/---
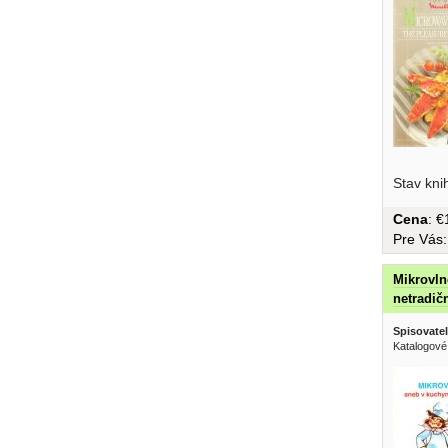
Stav kni
Cena
: 
Pre Vás
Mikrovln
netradič
Spisovatel
Katalogové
\---
* **WHAT THE TASK ASKS**: Set the listing down in full and exactly. Pictures within it should not appear in the copy.

* **RESPONSE TO THE TASK**:
Stav kni
Cena
: 
Pre Vás
Mikrovln
netradič
Spisovatel
Katalogové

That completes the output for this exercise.